In his eight-day journey from the Knesset in Jerusalem to the Congress in Washington, stopping off at the AIPAC convention, Mr Netanyahu set out Israel's case in rhetorical flourishes. For President Obama, the two Middle East policy addresses, at the State Department and AIPAC, were merely a warm-up for his grand European tour this week.
But five speeches later, is peace in the region any closer?
The answer is, if at all, that prospects for any kind of significant engagement between Israel and the Palestinian Authority have receded this week. The President and Prime Minister have succeeded mainly in deepening the mutual suspicion between them.
Netanyahu is convinced that Obama ambushed him in his State Department speech when he talked about 1967 borders as the Israeli Prime Minister was about to board the plane for Washington.
Obama cannot have failed to note that the Israeli leader is distinctly more popular than him in the Republican-dominated Congress, and even among his own party's senators and representatives. It is hard to see how the two can partner in a diplomatic initiative any time this side of the American presidential elections, still 18 months away. The most they can hope for is a tense coexistence.
Meanwhile, there are the Palestinians, who are also disappointed with Obama. He pledged to side with Israel in opposing the unilateral recognition of a Palestinian state in the United Nations in September, but at the same time, did not offer any real basis for a resumption of talks with Israel.
Nobel Peace Prize Laureate Obama promised much, but after encouraging the Palestinians to cling to the demand of a complete freeze on settlement building, he failed to supply them a ladder to climb down when it emerged that Mr Netanyahu was unwilling, or at least incapable of, delivering that with his current coalition.
The president has lost credibility as a serious mediator with both Israelis and Palestinians, and now he is reduced to asking the leaders of the European Union for support in a peace initiative he has failed to articulate clearly, despite all his eloquence.
Meanwhile, the region is hurtling towards the September deadline.
September is not just the month of the United Nations General Assembly in New York.

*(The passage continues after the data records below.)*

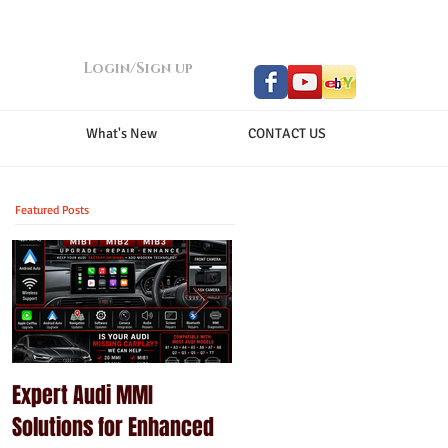
Login/Sign up
What's New
CONTACT US
Featured Posts
Expert Audi MMI
Upgrade Your Porsche
Solutions for Enhanced
PCM with Modern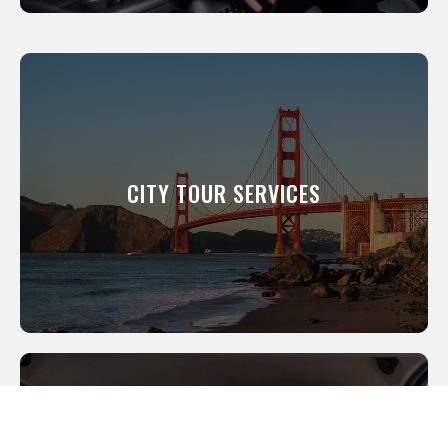
CITY TOUR SERVICES
We will show you around our city. All of our
professional drivers have been a resident of
this city for many years and know its scenic
CITY TOUR SERVICES
and interesting places like the back of their
hand.
LEARN MORE
WEDDING SERVICES
We offer everything from the luxury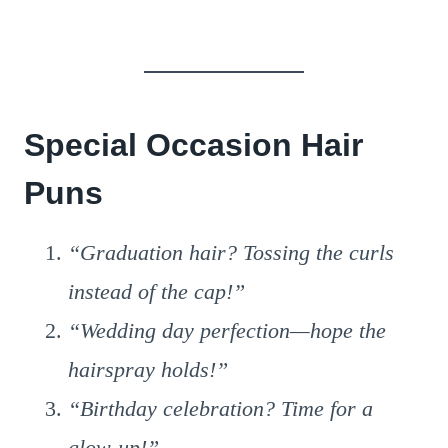
Special Occasion Hair
Puns
“Graduation hair? Tossing the curls
instead of the cap!”
“Wedding day perfection—hope the
hairspray holds!”
“Birthday celebration? Time for a
glow-up!”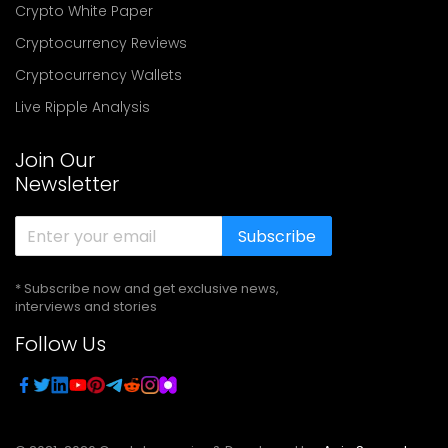
Crypto White Paper
Cryptocurrency Reviews
Cryptocurrency Wallets
Live Ripple Analysis
Join Our
Newsletter
Subscribe
* Subscribe now and get exclusive news,
interviews and stories
Follow Us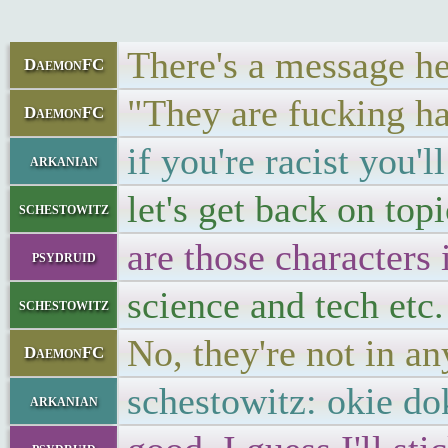
There's a message he
DaemonFC
"They are fucking han
DaemonFC
if you're racist you'l
arkanian
let's get back on topi
schestowitz
are those characters
psydruid
science and tech etc.
schestowitz
No, they're not in an
DaemonFC
schestowitz: okie dok
arkanian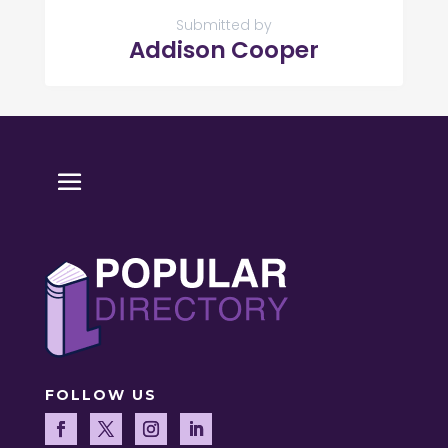
Submitted by
Addison Cooper
FOLLOW US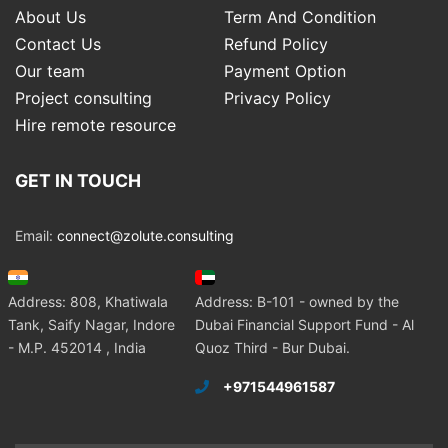
About Us
Term And Condition
Contact Us
Refund Policy
Our team
Payment Option
Project consulting
Privacy Policy
Hire remote resource
GET IN TOUCH
Email:
connect@zolute.consulting
Address: 808, Khatiwala
Address: B-101 - owned by the
Tank, Saify Nagar, Indore
Dubai Financial Support Fund - Al
- M.P. 452014 , India
Quoz Third - Bur Dubai.
+971544961587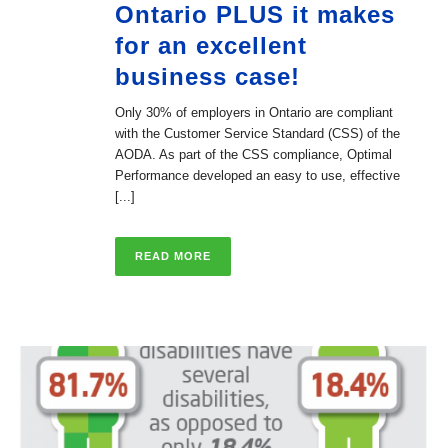
Ontario PLUS it makes
for an excellent
business case!
Only 30% of employers in Ontario are compliant
with the Customer Service Standard (CSS) of the
AODA. As part of the CSS compliance, Optimal
Performance developed an easy to use, effective
[...]
READ MORE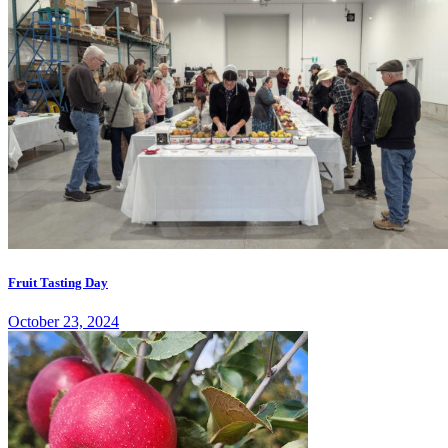
Fruit Tasting Day
October 23, 2024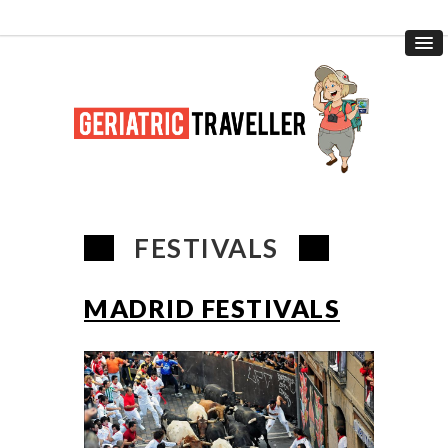
FESTIVALS
MADRID FESTIVALS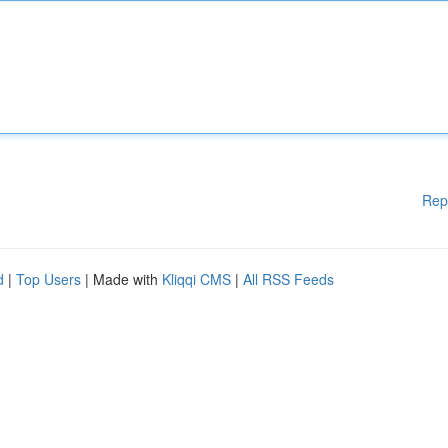
Rep
d
|
Top Users
| Made with
Kliqqi CMS
|
All RSS Feeds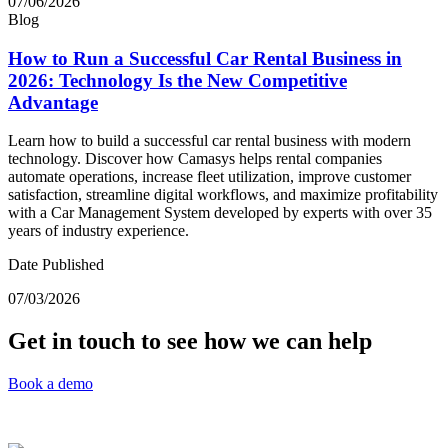
07/06/2026
Blog
How to Run a Successful Car Rental Business in
2026: Technology Is the New Competitive
Advantage
Learn how to build a successful car rental business with modern
technology. Discover how Camasys helps rental companies
automate operations, increase fleet utilization, improve customer
satisfaction, streamline digital workflows, and maximize profitability
with a Car Management System developed by experts with over 35
years of industry experience.
Date Published
07/03/2026
Get in touch to see how we can help
Book a demo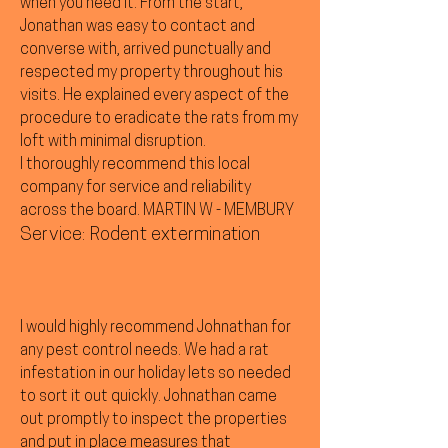
when you need it. From the start,
Jonathan was easy to contact and
converse with, arrived punctually and
respected my property throughout his
visits. He explained every aspect of the
procedure to eradicate the rats from my
loft with minimal disruption.
I thoroughly recommend this local
company for service and reliability
across the board. MARTIN W - MEMBURY
Service: Rodent extermination
I would highly recommend Johnathan for
any pest control needs. We had a rat
infestation in our holiday lets so needed
to sort it out quickly. Johnathan came
out promptly to inspect the properties
and put in place measures that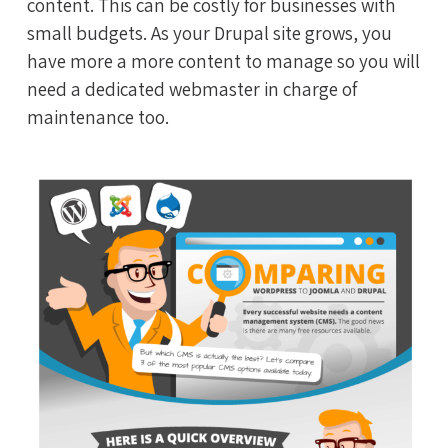
content. This can be costly for businesses with
small budgets. As your Drupal site grows, you
have more a more content to manage so you will
need a dedicated webmaster in charge of
maintenance too.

It is the point at which most Israeli and Palestinian analysts believe that the pent-up frustrations of the Palestinians will finally blow, after being stoked by the ineffectual President Mahmoud Abbas.

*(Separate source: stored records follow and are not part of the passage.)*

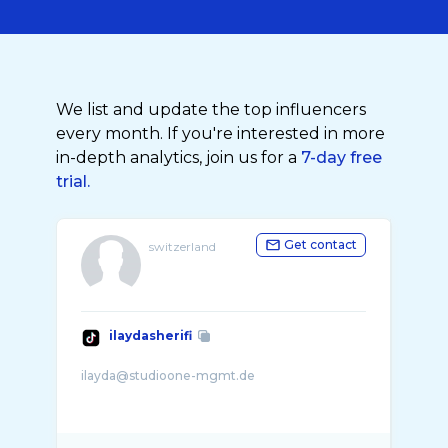
We list and update the top influencers
every month. If you're interested in more
in-depth analytics, join us for a
7-day free
trial.
Get contact
switzerland
ilaydasherifi
ilayda@studioone-mgmt.de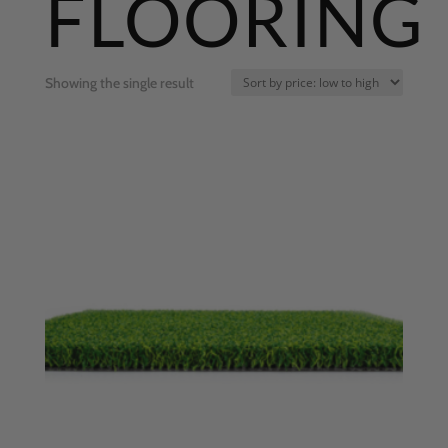
FLOORING
Showing the single result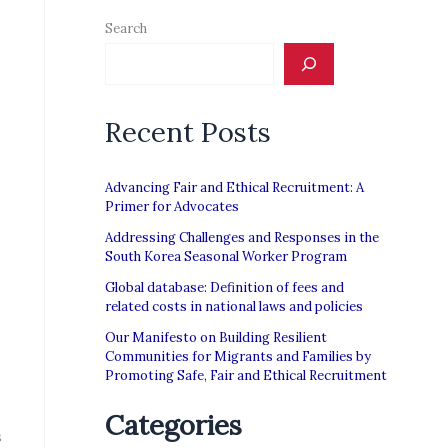
Search
Recent Posts
Advancing Fair and Ethical Recruitment: A
Primer for Advocates
Addressing Challenges and Responses in the
South Korea Seasonal Worker Program
Global database: Definition of fees and
related costs in national laws and policies
Our Manifesto on Building Resilient
Communities for Migrants and Families by
Promoting Safe, Fair and Ethical Recruitment
Categories
s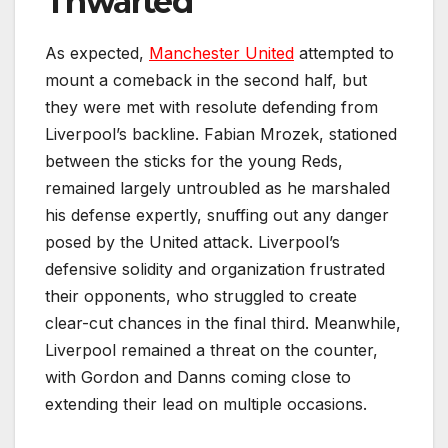
Thwarted
As expected,
Manchester United
attempted to
mount a comeback in the second half, but
they were met with resolute defending from
Liverpool’s backline. Fabian Mrozek, stationed
between the sticks for the young Reds,
remained largely untroubled as he marshaled
his defense expertly, snuffing out any danger
posed by the United attack. Liverpool’s
defensive solidity and organization frustrated
their opponents, who struggled to create
clear-cut chances in the final third. Meanwhile,
Liverpool remained a threat on the counter,
with Gordon and Danns coming close to
extending their lead on multiple occasions.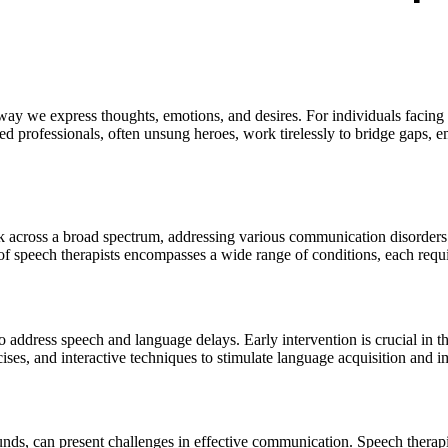
 we express thoughts, emotions, and desires. For individuals facing cha
ed professionals, often unsung heroes, work tirelessly to bridge gaps, e
 across a broad spectrum, addressing various communication disorders th
of speech therapists encompasses a wide range of conditions, each requir
o address speech and language delays. Early intervention is crucial in th
ises, and interactive techniques to stimulate language acquisition and i
ounds, can present challenges in effective communication. Speech therap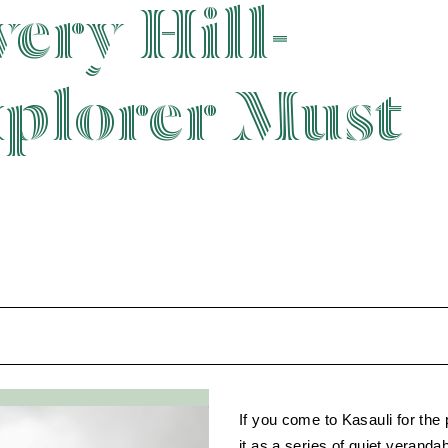
ery Hill-
xplorer Must
If you come to Kasauli for the
it as a series of quiet veranda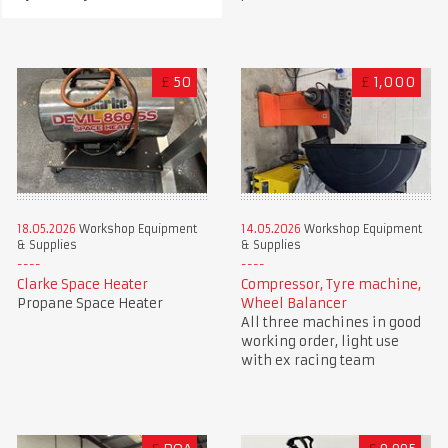
£
50
£
1,000
18.05.2026
Workshop Equipment
14.05.2026
Workshop Equipment
& Supplies
& Supplies
Clarke Space Heater
Compressor, Tyre machine,
Propane Space Heater
Wheel Balancer
All three machines in good
working order, light use
with ex racing team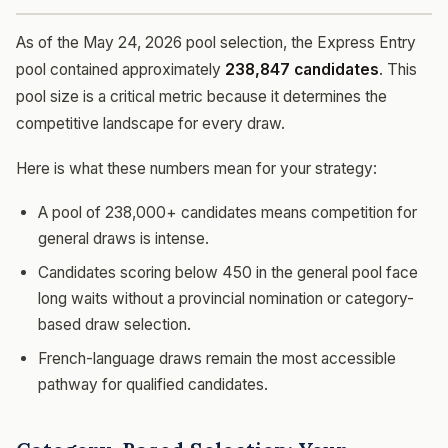
As of the May 24, 2026 pool selection, the Express Entry
pool contained approximately
238,847 candidates
. This
pool size is a critical metric because it determines the
competitive landscape for every draw.
Here is what these numbers mean for your strategy:
A pool of 238,000+ candidates means competition for
general draws is intense.
Candidates scoring below 450 in the general pool face
long waits without a provincial nomination or category-
based draw selection.
French-language draws remain the most accessible
pathway for qualified candidates.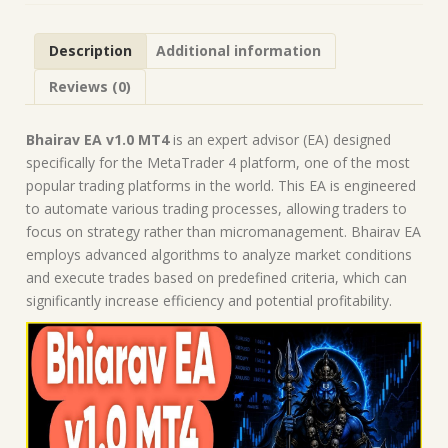
Robot
|
Description
Additional information
MT4
Expert
Reviews (0)
Advisor
quantity
Bhairav EA v1.0 MT4
is an expert advisor (EA) designed
specifically for the MetaTrader 4 platform, one of the most
popular trading platforms in the world. This EA is engineered
to automate various trading processes, allowing traders to
focus on strategy rather than micromanagement. Bhairav EA
employs advanced algorithms to analyze market conditions
and execute trades based on predefined criteria, which can
significantly increase efficiency and potential profitability.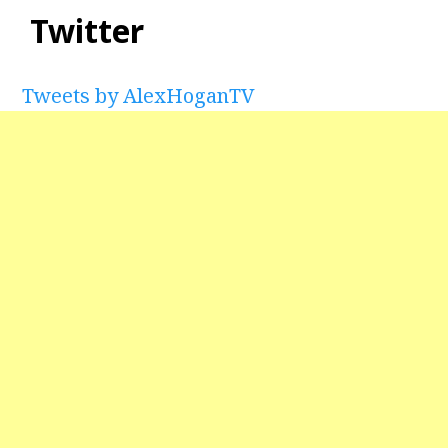
Twitter
Tweets by AlexHoganTV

What form will this explosion take? Will we see non-violent marches of thousands of Palestinian citizens on Israeli checkpoints and settlements, posing a new challenge for the IDF, or will this be a full-blown Third Intifada, with a return to terror tactics? And how will the Palestinian security forces react, currently co-operating in the West Bank with the IDF to keep Hamas at bay?
Hamas, Hizbollah and Iran are all waiting in the wings to take advantage of the situation. The two leaders in Washington should have worked together at trying to find a way of averting disaster in four months, instead they competed at waxing eloquent.